Opinion

Merit pay matters

New York schools have a major problem: For every terrible teacher who quits or retires, the city also loses one of its very best.

Eleven percent of these “irreplaceables” jump ship every year, according to a report released this week by The New Teacher Project — but only 12 percent of bottom-rung educators do.

Among new recruits, the numbers are even more alarming: Almost half of top-quintile teachers leave within their first five years on the job.

As the group notes, this isn’t merely about test scores: Students with top teachers “are more likely to go to college and earn higher salaries as adults, and they are less likely to become teenage parents.”

So it’s vital that the situation be fixed.

Among the report’s recommendations for keeping top teachers: increasing their pay.

Now, the city has doubled teacher salaries in the past decade, with disappointing progress to show for those billions.

Money alone isn’t going to fix New York’s woes. The trouble is, the raises have been smeared on good and bad teachers alike. And all attempts to use merit pay to reward and retain good teachers have been thwarted by the teachers union.

But here’s the thing: Merit pay
works, according to a stunning new study of teachers in Chicago-area schools. The report’s authors include former New York City schools official Roland Fryer and “Freakonomics” author Steven Levitt.

True, a traditional merit-pay system employed by the authors — offering teachers an average of $4,000 for improving their students’ scores on tests administered by the academics — showed little promise.

The kids did better, but not by much.

But when the authors gave teachers $4,000 at the beginning of the school year — telling them they’d have to give back some of the cash if their students didn’t hit performance targets — the teachers did something amazing.

They went into overdrive.

It seems that the threat of losing that extra money was enough of an incentive to boost teacher performance and turn mediocre ones into good educators — and good teachers into truly great ones.
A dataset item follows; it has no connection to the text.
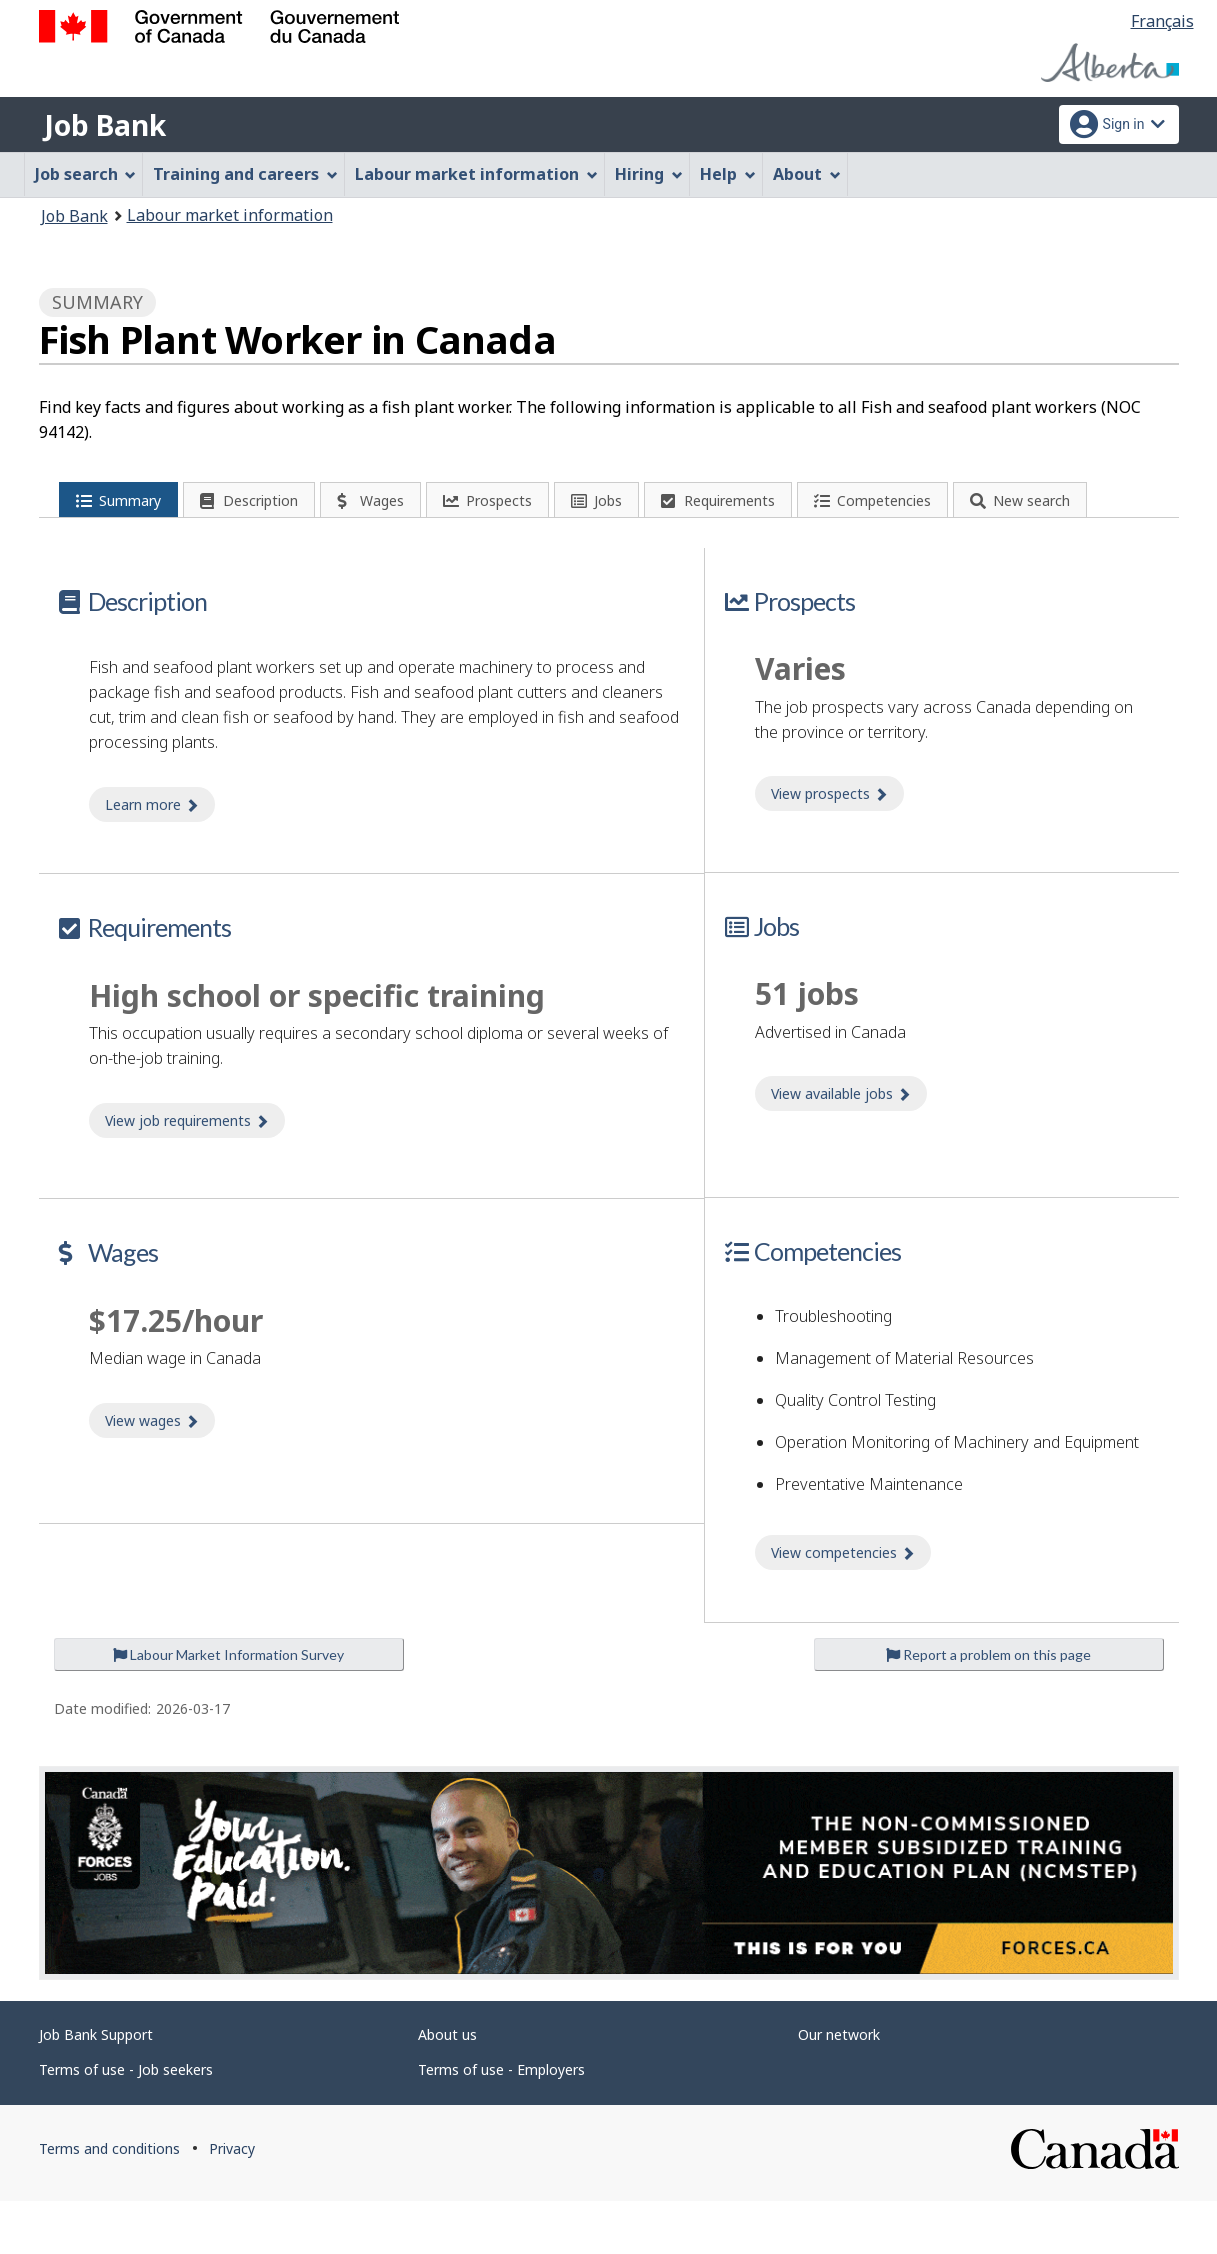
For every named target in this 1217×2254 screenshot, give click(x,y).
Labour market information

Now, the study was small in scope and focused on math tests for K-8 students.

But the United Federation of Teachers, which opposes merit pay, had better take note. It resists bonus pay no matter how well it works; any system that separates the stars from the schmoes is perilous for the union, as it focuses ire on teachers who aren’t up to par and should be dismissed.

But anything that can foster and reward brilliance in the classroom is a worthy endeavor — and this combination of carrots and sticks could be a real winner.